Zählendes Rechnen

Lernen Lernerfolg

Zählendes Rechnen

Mit entsprechender Übung werden die Zählleistungen eines Kindes flexibler. So kann etwa die Zahlenreihe von verschiedenen beliebigen Ausgangspunkten fortgesetzt werden und die Zahlenreihe auch rückwärts aufgesagt werden. Über das häufige Abzählen von Mengen wird resultatives Zählen erworben. Die Zahlenreihe, die aufgesagt wird, verknüpft sich hier mit der Anzahl einer Menge, die am letzten  gesprochenen  Wort  dieser Reihe abgelesen wird. Das Kind, das auf die Aufforderung 7 Finger zu zeigen, zuerst die eine Hand ganz zeigt und dann mit „6 und 7“ 2 Finger der anderen Hand, macht diese Verknüpfung auch.3 Die innere Vorstellung beim Zählen besteht zunächst  aus einer Abfolge von Wörtern („nach 39 kommt 40“), deren stabile Abfolge dann als lineare Ausbreitung – als mentaler Zahlenstrahl – repräsentiert wird. Das Aufsagen der Zahlenreihe bedeutet noch nicht, dass den Kindern bewusst ist, dass die Reihe immer um 1 steigt. Vielmehr zeigen zahlreiche Studien (Überblick bei Landerl & Kaufmann, 2013), dass die Zahlen am mentalen Zahlenstrahl logarithmisch komprimiert sind, was bedeutet, dass die Abstände zwischen den Zahlen als größer empfunden werden, je kleiner diese Zahlen sind. So erscheint der Abstand zwischen 3 und 8 größer zu sein als der Abstand zwischen 203 und 208).

3 Wittmann spricht in diesem Zusammenhang vom „rechenden Zählen“, das Strukturen – wie eben hier die ganze Hand des Kindes – nützt, um sich das Zählen zu erleichtern und in weiterer Folge zu ersparen. Er sieht die Bewusstmachung dieser Vorgänge als wichtigsten Schritt zu nicht zählenden Rechenstrategien.
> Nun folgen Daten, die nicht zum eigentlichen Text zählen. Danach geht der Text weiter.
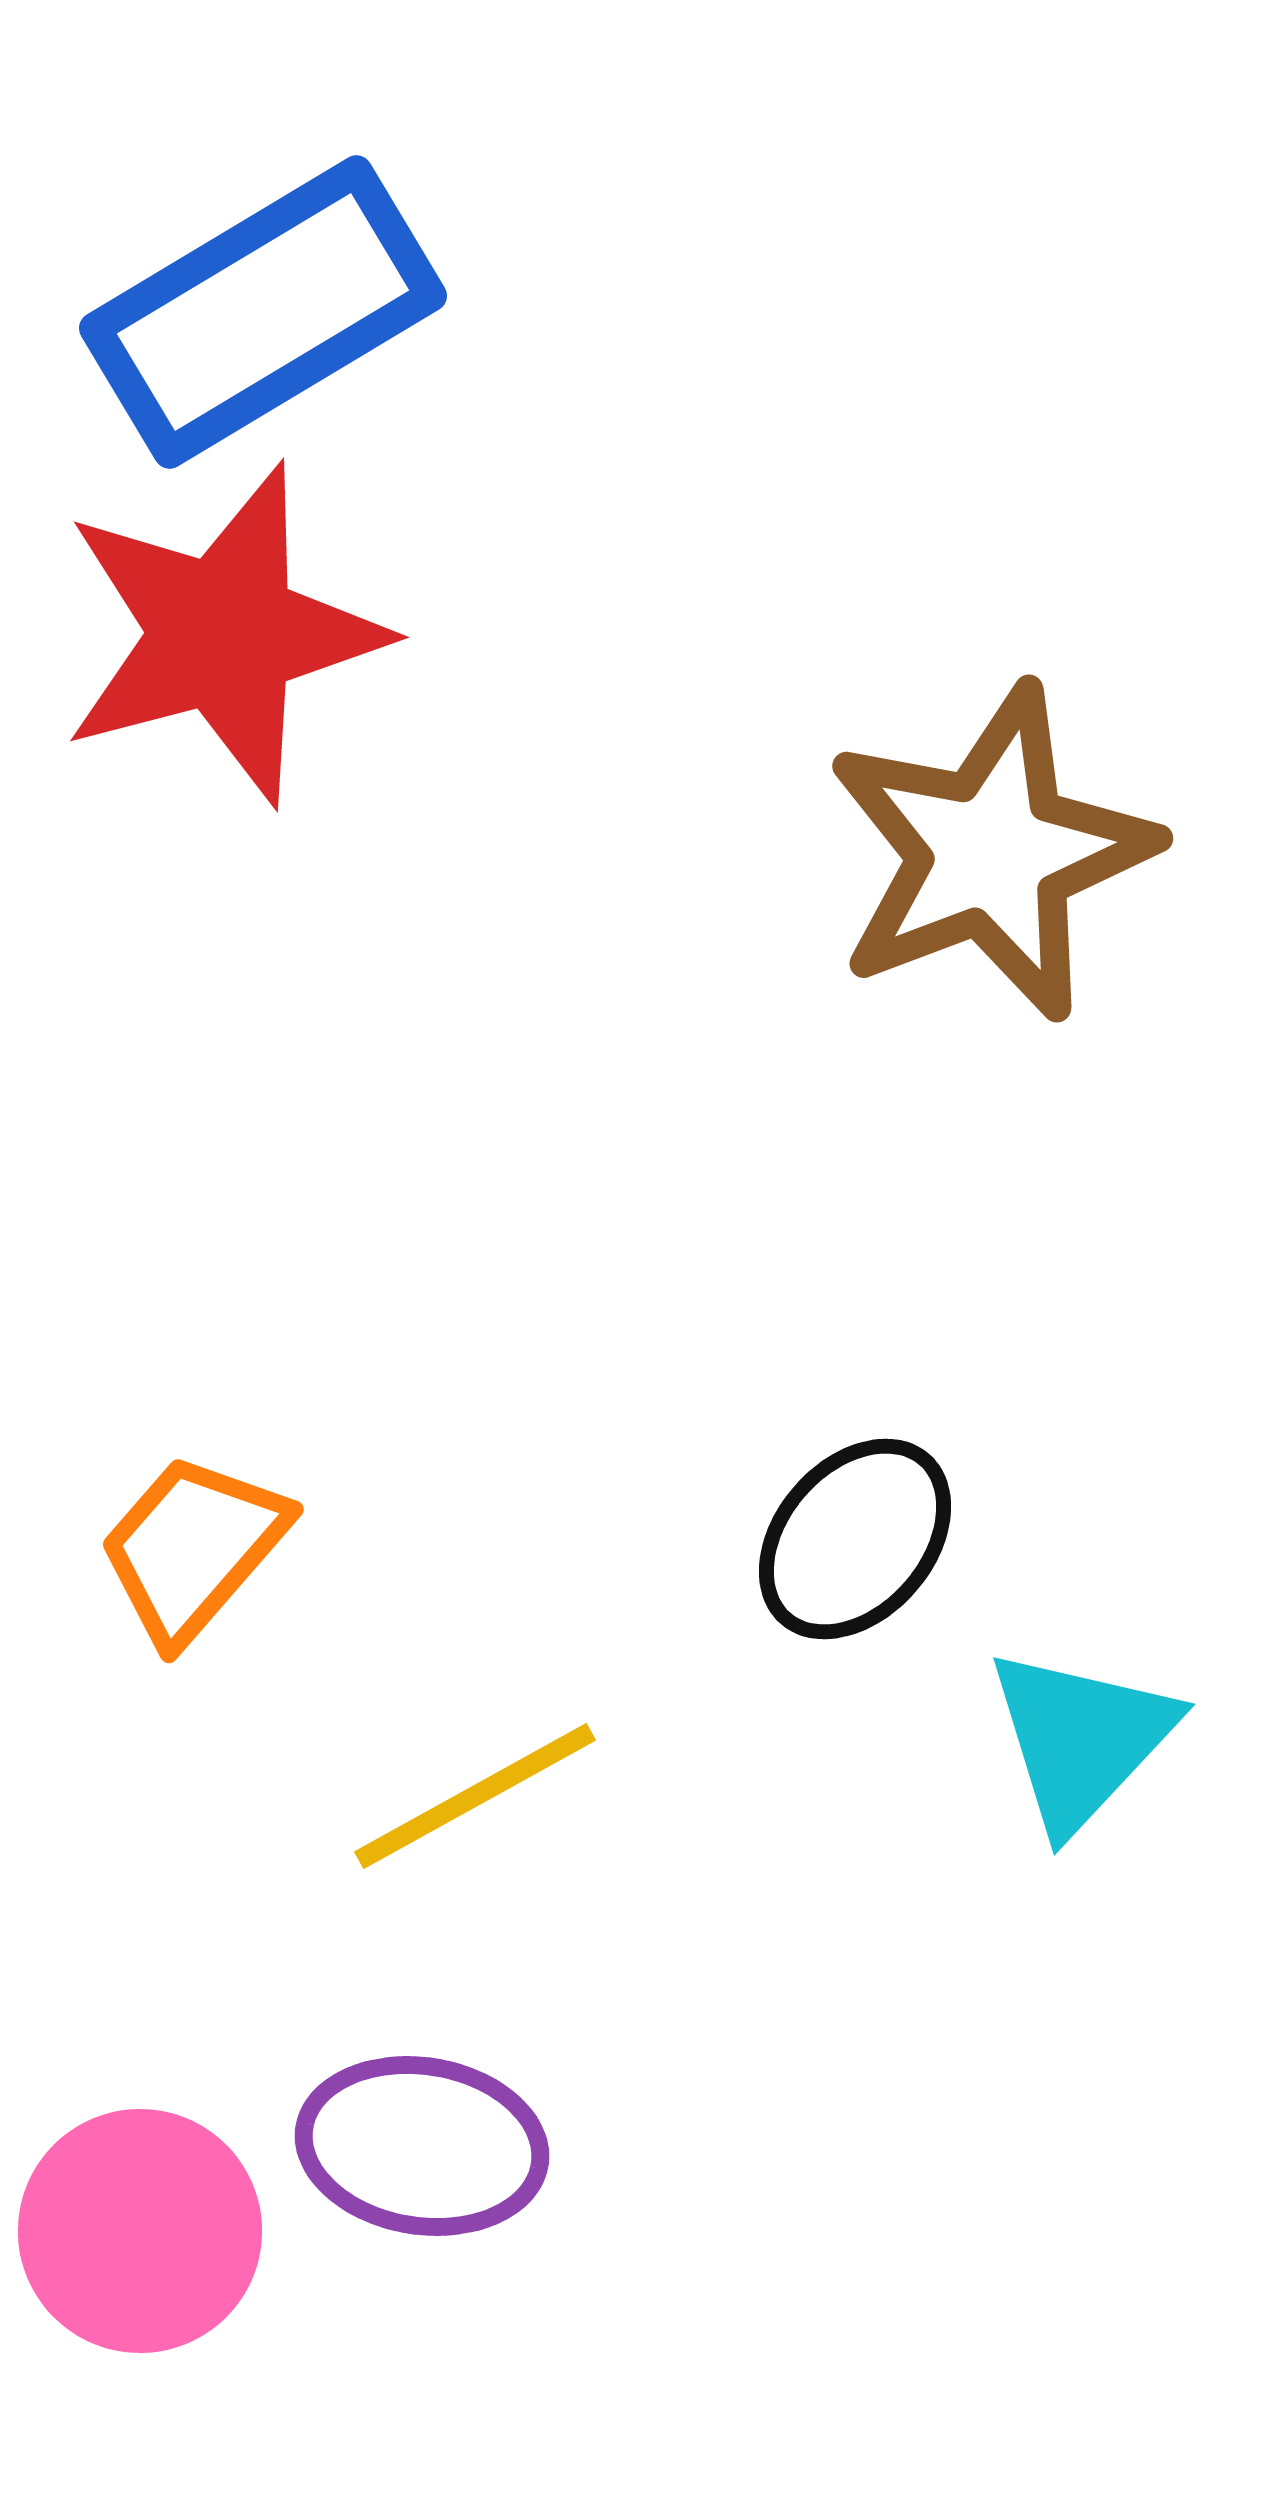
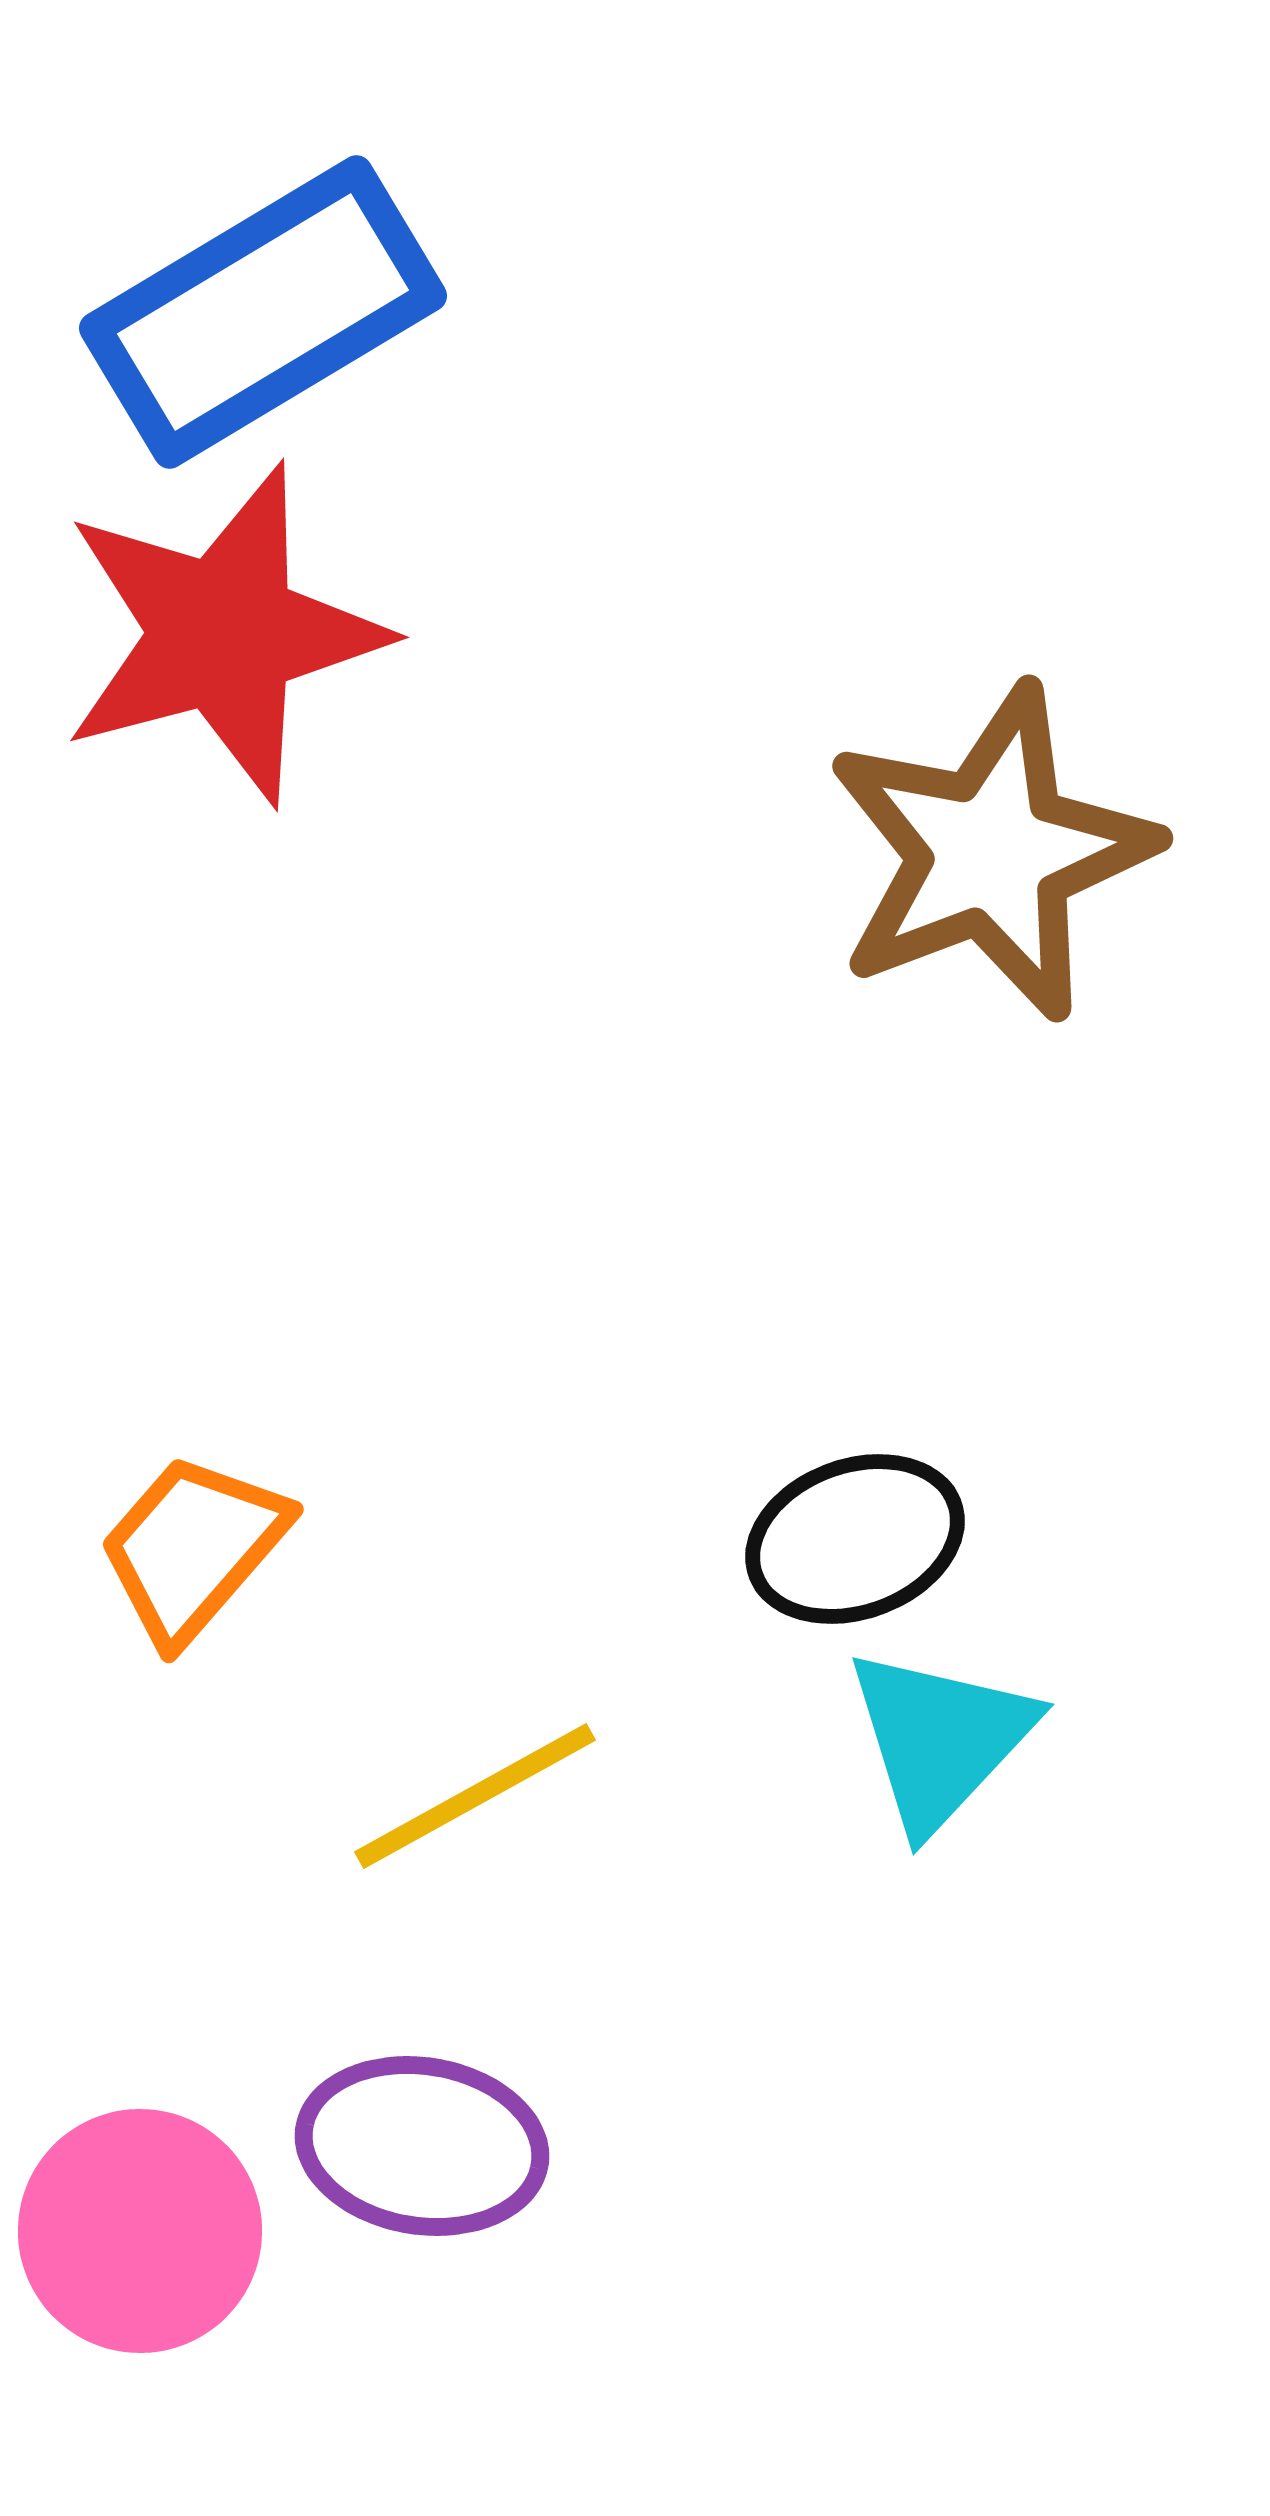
black ellipse: rotated 29 degrees clockwise
cyan triangle: moved 141 px left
Die Positionen der einzelnen Zahlen und deren Verhältnis zueinander differenzieren diesen Zahlenstrahl immer mehr und machen ihn als lineares inneres Modell abstrakt anwendbar.

Logische Folgen in der Zahlenreihe (z. B.: 1-3-4-6-7-9-10 …) und Zählen in Schritten größer als 1 (2er, 5er und 10er Schritte) stärken die Orientierung und machen Abkürzungen möglich. Auf dem mentalen Zahlenstrahl sind sie als Sprünge vorstellbar. (Das ist schon ein wichtiger Vorgriff auf die Multiplikation.) Kopfrechnungen können am Zahlenstrich verdeutlicht werden. So wird kommunizierbar, was sich im Zahlenraum beim Rechnen ereignet, was sich wiederum verstärkend auf die Fertigkeiten im Kopfrechnen auswirkt.

Mit Zählen kann man auch Rechnungen lösen, wenn man die Zahlenreihe vorwärts (+) oder rückwärts (-) abschreitet. Kinder im Kindergartenalter machen das ganz selbstverständlich, wenn sie ein Rechenproblem im Alltag lösen wollen. Wenn es jedoch über die erste Klasse hinaus dauerhaft beim zählenden Rechnen bleibt, Schulkinder also Ergebnisse nur zählend ermitteln können, wird der ordinale offenbar nicht zum kardinalen Zahlenaspekt erweitert4. Zusammenhänge und Strukturen können ordinal nicht gebildet werden und Zählvorgänge jenseits des Zahlenraums 10 werden langwierig und fehleranfällig.  Rechenstrategien,  wie  z. B.  das  sehr  oft  in  Schulen  gelehrte  und geübte „Weiterzählen“, führen bei Kindern, die nicht „von selbst“ die Verflechtung mit den kardinalen Aspekten herstellen können, zu „verfestigtem zählenden Rechnen“, einem Hauptsymptom bei Rechenschwäche.

Der innere Zahlenstrahl spielt auch in der dynamischen Auffassung der Multiplikation (als Wiederholung gleich großer Sprünge) eine Rolle. Zusammenhänge zwischen einzelnen Malreihen strukturieren den Zahlenraum weiter.

​​​​​​​Rechenschwache Kinder sind nicht zählende Rechner, weil sie besonders gut zählen können, sondern, weil sie nichts anderes können als zählen.